Shared memory write performance

Is there a difference in shared memory write performance if address with in a warp are sequential vs random No bank conflicts in both cases

For example: Assuming a float write
Sequential array indexes in a warp: 0,1,2,3,4,5…31
Random array indexes in a warp: 20,21,30,0,16,…1,2

Both accesses wont result in a bank conflict. But any difference in Performance ?

Not for newer GPUs.

http://docs.nvidia.com/cuda/cuda-c-programming-guide/index.html#shared-memory-5-x__examples-of-irregular-shared-memory-accesses

I have seen that link. it doesnt clearly say about write performance. GPU HW could optimize if the addresses in the threads are sequential for example: Send base address and type to SLM unit and get all the data. Savings on bus bandwidth. If the addresses are jumbled across threads it gets tricky for HW to optimize.

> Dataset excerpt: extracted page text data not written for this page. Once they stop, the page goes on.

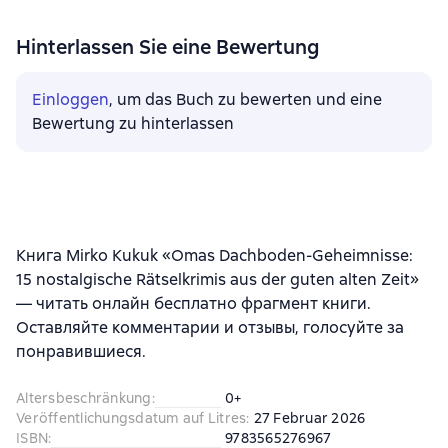
Hinterlassen Sie eine Bewertung
Einloggen
, um das Buch zu bewerten und eine
Bewertung zu hinterlassen
Книга Mirko Kukuk «Omas Dachboden-Geheimnisse:
15 nostalgische Rätselkrimis aus der guten alten Zeit»
— читать онлайн бесплатно фрагмент книги.
Оставляйте комментарии и отзывы, голосуйте за
понравившиеся.
Altersbeschränkung
:
0+
Veröffentlichungsdatum auf Litres
:
27 Februar 2026
ISBN
:
9783565276967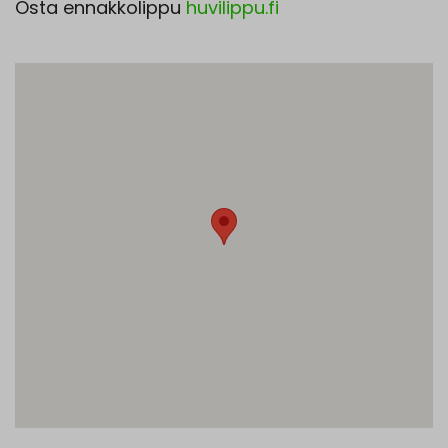
Osta ennakkolippu
huvilippu.fi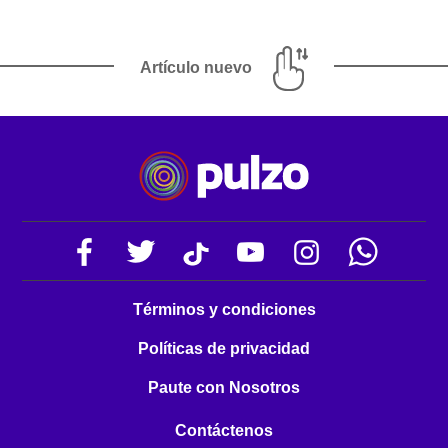
Artículo nuevo
Términos y condiciones
Políticas de privacidad
Paute con Nosotros
Contáctenos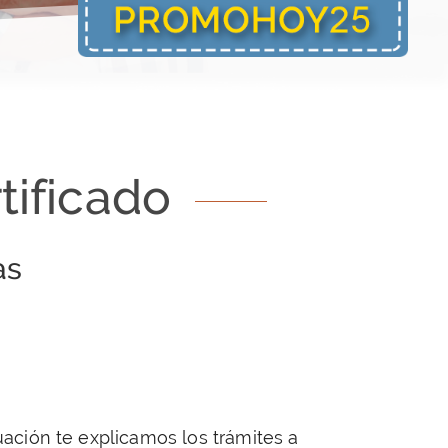
tificado
as
uación te explicamos los trámites a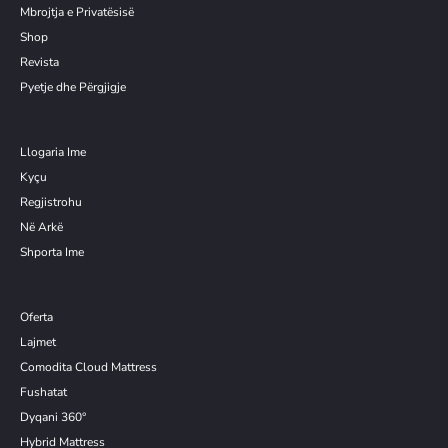
Mbrojtja e Privatësisë
Shop
Revista
Pyetje dhe Përgjigje
Llogaria Ime
Kyçu
Re
g
jistrohu
Në Arkë
Shporta Ime
Oferta
Lajmet
Comodita Cloud Mattress
Fushatat
Dyqani 360°
Hybrid Mattress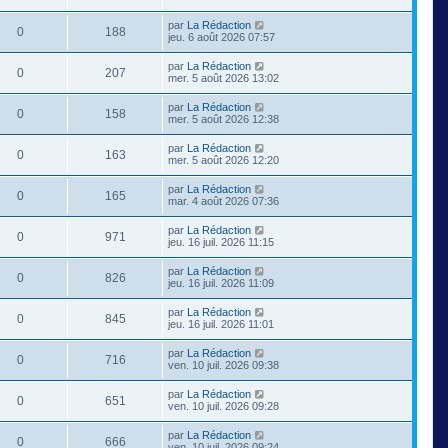
par
La Rédaction
0
188
jeu. 6 août 2026 07:57
par
La Rédaction
0
207
mer. 5 août 2026 13:02
par
La Rédaction
0
158
mer. 5 août 2026 12:38
par
La Rédaction
0
163
mer. 5 août 2026 12:20
par
La Rédaction
0
165
mar. 4 août 2026 07:36
par
La Rédaction
0
971
jeu. 16 juil. 2026 11:15
par
La Rédaction
0
826
jeu. 16 juil. 2026 11:09
par
La Rédaction
0
845
jeu. 16 juil. 2026 11:01
par
La Rédaction
0
716
ven. 10 juil. 2026 09:38
par
La Rédaction
0
651
ven. 10 juil. 2026 09:28
par
La Rédaction
0
666
ven. 10 juil. 2026 09:24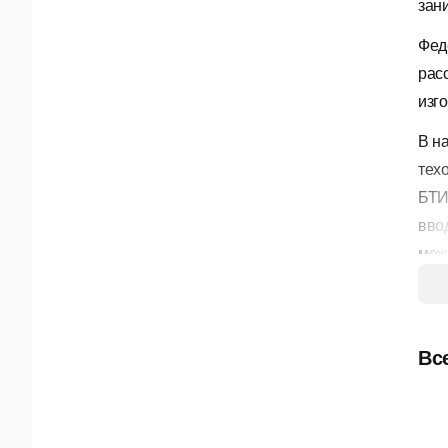
зан
Фед
рас
изг
В н
тех
БТИ
вво
меж
ком
при
объе
Вс
Воз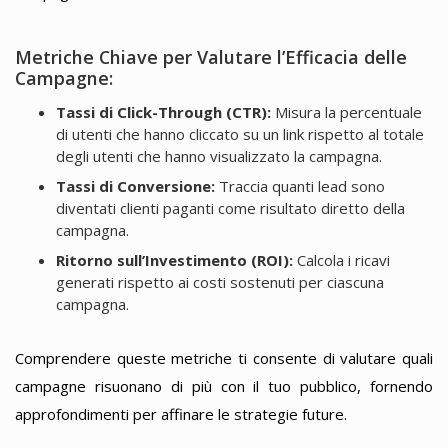
Metriche Chiave per Valutare l’Efficacia delle
Campagne:
Tassi di Click-Through (CTR):
Misura la percentuale
di utenti che hanno cliccato su un link rispetto al totale
degli utenti che hanno visualizzato la campagna.
Tassi di Conversione:
Traccia quanti lead sono
diventati clienti paganti come risultato diretto della
campagna.
Ritorno sull’Investimento (ROI):
Calcola i ricavi
generati rispetto ai costi sostenuti per ciascuna
campagna.
Comprendere queste metriche ti consente di valutare quali
campagne risuonano di più con il tuo pubblico, fornendo
approfondimenti per affinare le strategie future.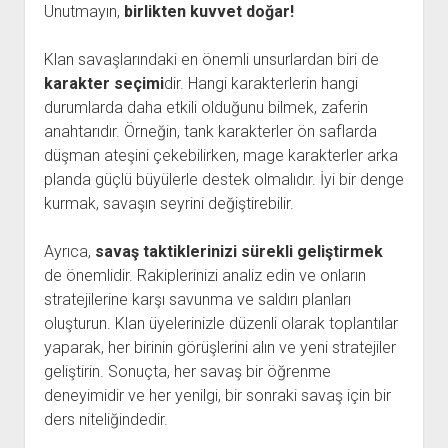
Unutmayın,
birlikten kuvvet doğar!
Klan savaşlarındaki en önemli unsurlardan biri de
karakter seçimi
dir. Hangi karakterlerin hangi
durumlarda daha etkili olduğunu bilmek, zaferin
anahtarıdır. Örneğin, tank karakterler ön saflarda
düşman ateşini çekebilirken, mage karakterler arka
planda güçlü büyülerle destek olmalıdır. İyi bir denge
kurmak, savaşın seyrini değiştirebilir.
Ayrıca,
savaş taktiklerinizi sürekli geliştirmek
de önemlidir. Rakiplerinizi analiz edin ve onların
stratejilerine karşı savunma ve saldırı planları
oluşturun. Klan üyelerinizle düzenli olarak toplantılar
yaparak, her birinin görüşlerini alın ve yeni stratejiler
geliştirin. Sonuçta, her savaş bir öğrenme
deneyimidir ve her yenilgi, bir sonraki savaş için bir
ders niteliğindedir.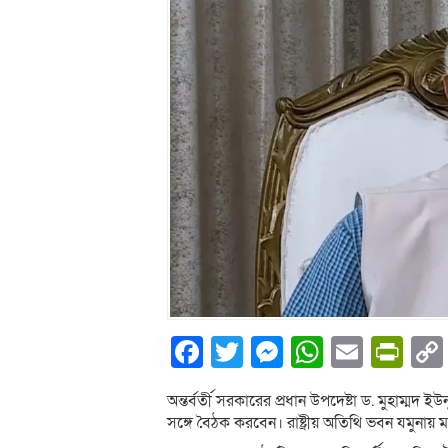
Facebook
Twitter
Messenger
WhatsA
Email
Pri
অন্তর্বর্তী সরকারের প্রধান উপদেষ্টা ড. মুহাম
সঙ্গে বৈঠক করবেন। রাষ্ট্রীয় অতিথি ভবন যমুনায় ম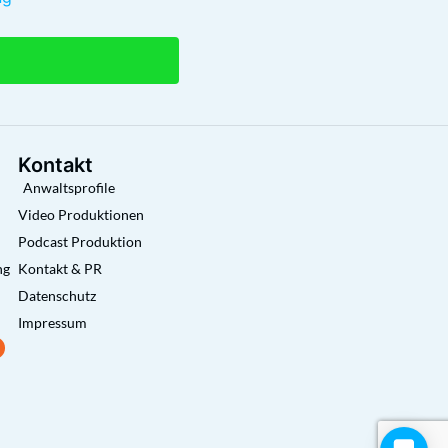
Kontakt
Anwaltsprofile
Video Produktionen
Podcast Produktion
ng
Kontakt & PR
Datenschutz
Impressum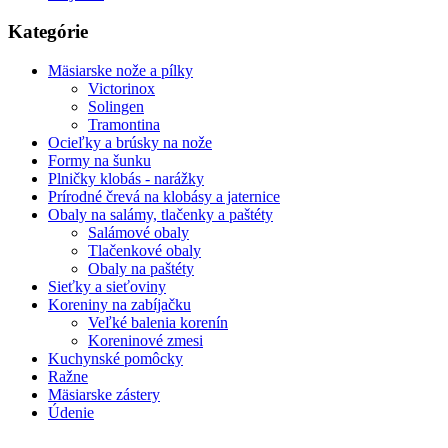
Kategórie
Mäsiarske nože a pílky
Victorinox
Solingen
Tramontina
Ocieľky a brúsky na nože
Formy na šunku
Plničky klobás - narážky
Prírodné črevá na klobásy a jaternice
Obaly na salámy, tlačenky a paštéty
Salámové obaly
Tlačenkové obaly
Obaly na paštéty
Sieťky a sieťoviny
Koreniny na zabíjačku
Veľké balenia korenín
Koreninové zmesi
Kuchynské pomôcky
Ražne
Mäsiarske zástery
Údenie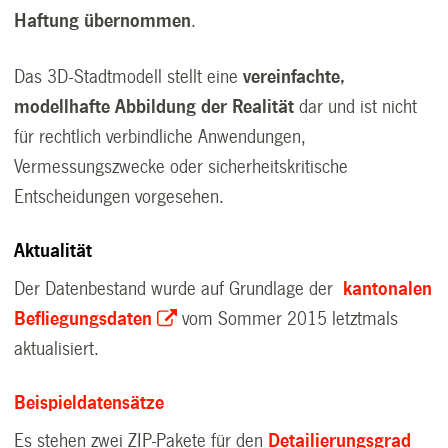
Haftung übernommen
.
Das 3D-Stadtmodell stellt eine
vereinfachte,
modellhafte Abbildung der Realität
dar und ist nicht
für rechtlich verbindliche Anwendungen,
Vermessungszwecke oder sicherheitskritische
Entscheidungen vorgesehen.
Aktualität
Der Datenbestand wurde
auf Grundlage der
kantonalen
Befliegungsdaten
vom Sommer 2015 letztmals
aktualisiert.
Beispieldatensätze
Es stehen zwei ZIP-Pakete für den
Detailierungsgrad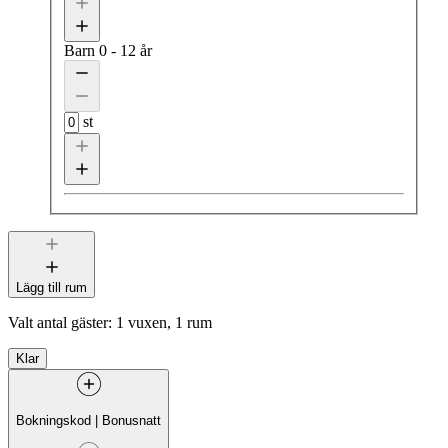
Barn
0 - 12 år
st
Lägg till rum
Valt antal gäster:
1 vuxen, 1 rum
Klar
Bokningskod
|
Bonusnatt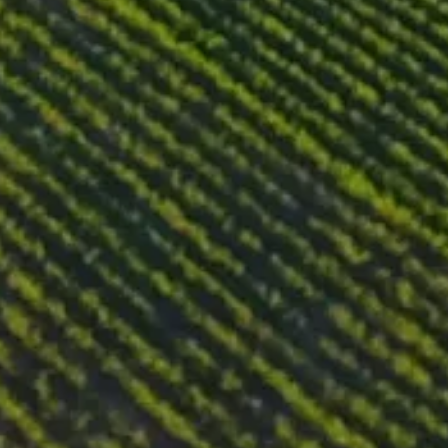
Der gesamte Wein wird über eine
Die Farbe ist ein tiefes und inten
gewürztem Fleisch und erdigen Un
e
Dieser Wein harmoniert gut mit g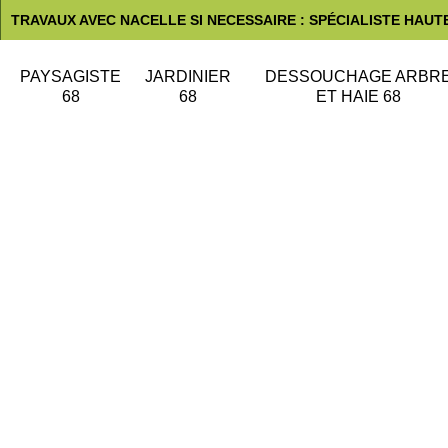
TRAVAUX AVEC NACELLE SI NECESSAIRE : SPÉCIALISTE HAUT
PAYSAGISTE
JARDINIER
DESSOUCHAGE ARBR
68
68
ET HAIE 68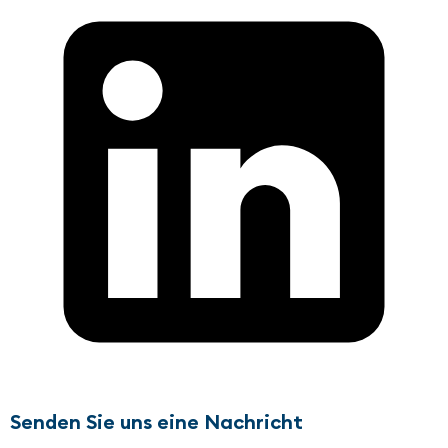
Senden Sie uns eine Nachricht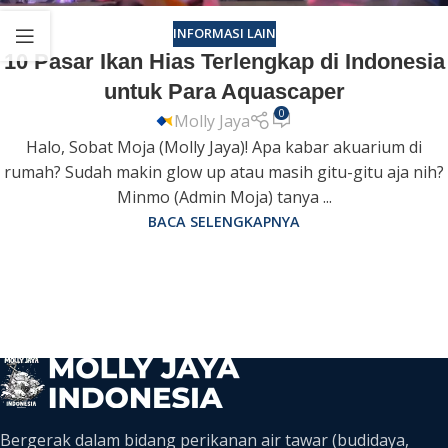
INFORMASI LAIN
10 Pasar Ikan Hias Terlengkap di Indonesia
untuk Para Aquascaper
0
Molly Jaya
Halo, Sobat Moja (Molly Jaya)! Apa kabar akuarium di
rumah? Sudah makin glow up atau masih gitu-gitu aja nih?
Minmo (Admin Moja) tanya ...
BACA SELENGKAPNYA
Bergerak dalam bidang perikanan air tawar (budidaya,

afaik, shared memory has 32 banks which are essentially jusy independent memory spaces. each bank can perfrorm 1 read or 1 write per cycle, and this doesn’t depend on what other banks are doing

Its not related to SLM banks performance. That is same in both cases. In case of write CUDA cores need to send both address and data to Shared Memory . I’m wondering if there is any address optimization happens in sequential case so as to send less addresses. I just see STS instruction generated for both cases. Has anyone see any variations of STS instruction ?

What kind of variations are you thinking of?

Somthing like an STS.S if compiler could determine that the addresses are sequential.